Detroit Civic Platform

Multi-Channel Public Information System

Client

City of Detroit

Role

UX/Web Lead

Users

Detroit Residents

Focus

Public Sector

The Problem

Detroit had made historic progress recovering from municipal bankruptcy—but that progress wasn't documented in any cohesive way. Information lived across departments, formats, and internal teams.

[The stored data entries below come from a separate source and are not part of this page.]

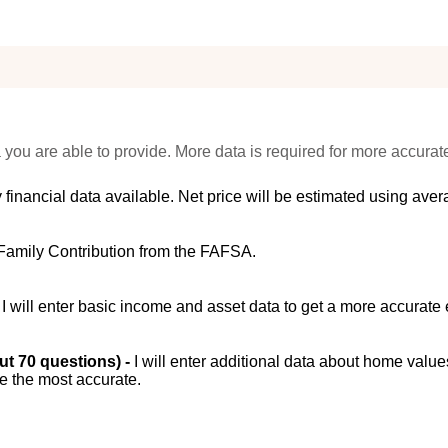
 you are able to provide. More data is required for more accurat
 financial data available. Net price will be estimated using avera
Family Contribution from the FAFSA.
-
I will enter basic income and asset data to get a more accurate 
out 70 questions) -
I will enter additional data about home value
be the most accurate.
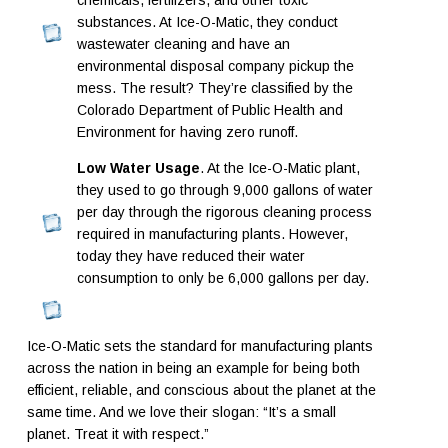
chemicals, fertilizers, and other toxic
substances. At Ice-O-Matic, they conduct
wastewater cleaning and have an
environmental disposal company pickup the
mess. The result? They’re classified by the
Colorado Department of Public Health and
Environment for having zero runoff.
Low Water Usage
. At the Ice-O-Matic plant,
they used to go through 9,000 gallons of water
per day through the rigorous cleaning process
required in manufacturing plants. However,
today they have reduced their water
consumption to only be 6,000 gallons per day.
Ice-O-Matic sets the standard for manufacturing plants
across the nation in being an example for being both
efficient, reliable, and conscious about the planet at the
same time. And we love their slogan: “It’s a small
planet. Treat it with respect.”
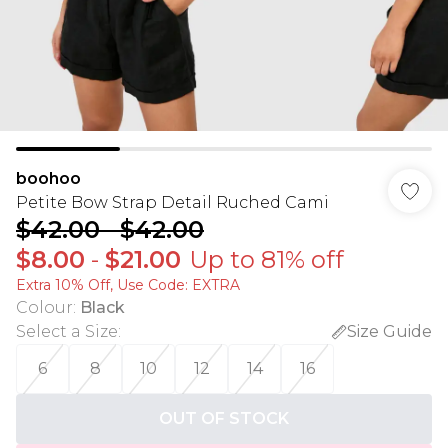
boohoo
Petite Bow Strap Detail Ruched Cami
$42.00
-
$42.00
$8.00
-
$21.00
Up to 81% off
Extra 10% Off, Use Code: EXTRA
Colour
:
Black
Select a Size
:
Size Guide
6
8
10
12
14
16
OUT OF STOCK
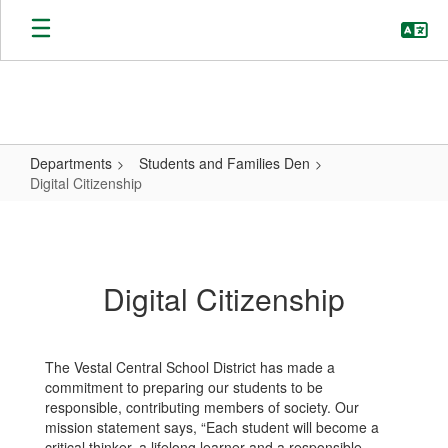
Skip
to
main
content
Departments
Students and Families Den
Digital Citizenship
Digital
Citizenship
Digital Citizenship
The Vestal Central School District has made a
commitment to preparing our students to be
responsible, contributing members of society. Our
mission statement says, “Each student will become a
critical thinker, a lifelong learner and a responsible,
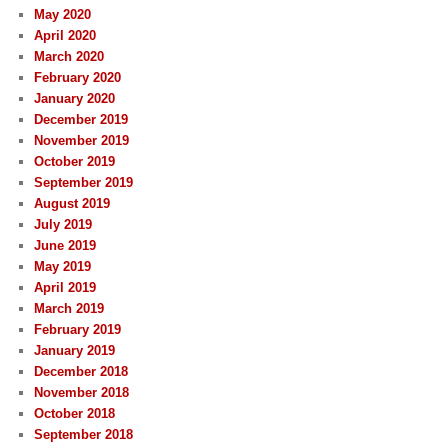
May 2020
April 2020
March 2020
February 2020
January 2020
December 2019
November 2019
October 2019
September 2019
August 2019
July 2019
June 2019
May 2019
April 2019
March 2019
February 2019
January 2019
December 2018
November 2018
October 2018
September 2018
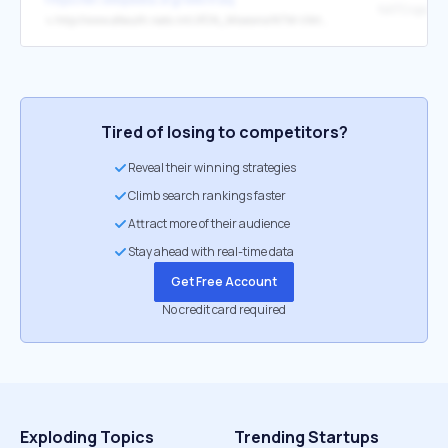
↳
http://www.afsouth.nato.int/JFCN_Missions/NTM-I/Articles/NTMI_A_10_05.htm
Tired of losing to competitors?
Reveal their winning strategies
Climb search rankings faster
Attract more of their audience
Stay ahead with real-time data
Get Free Account
No credit card required
Exploding Topics
Trending Startups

The city needed a public-facing platform that:

  • Documented recovery efforts across infrastructure, public safety, housing, and economic development
  • Met strict accessibility and compliance requirements
  • Served as a model other municipalities could learn from

I was hired as a front-end developer. Within weeks, I became the de facto UX and web lead—the only team member with product and web experience.

Constraints

  • City accessibility standards and compliance requirements
  • Political sensitivity requiring neutrality and accuracy
  • Content spanning long-form reports, podcasts, videos, blogs, and landing pages
  • Parallel production of a 112-page print publication (500+ copies distributed)
  • Limited web expertise across the broader marketing team

My Role

I led end-to-end feature development: discovery, wireframes, high-fidelity design, accessibility audits, front-end implementation, analytics, and cross-functional coordination. I also hosted and produced a podcast interviewing executive leadership, managed vendor relationships, and created documentation to support long-term maintenance.

The Solution

I designed the platform as a modular civic content system—not a single campaign site.

Scalable architecture: Templates for blogs, videos, podcasts, and landing pages that could be extended without redesign.

Accessibility-first: Manual and automated audits throughout development, not post-launch.

Consistent cross-channel output: Digital platform and 112-page print book shared the same content structure.

Clear governance: Documentation and training enabled the broader team to maintain quality after I moved on.

The Outcome

  • Centralized Detroit's recovery narrative into a single, accessible system.
  • Platform served residents, policymakers, and external audiences studying Detroit's model.
  • Balanced marketing objectives with civic responsibility and compliance.
  • Created a durable reference that outlasted any single initiative.

What This Shows:

Civic design requires restraint, clarity, and accountability. I stepped into a leadership gap, aligned competing stakeholders, and delivered a system that served the public—not just the campaign.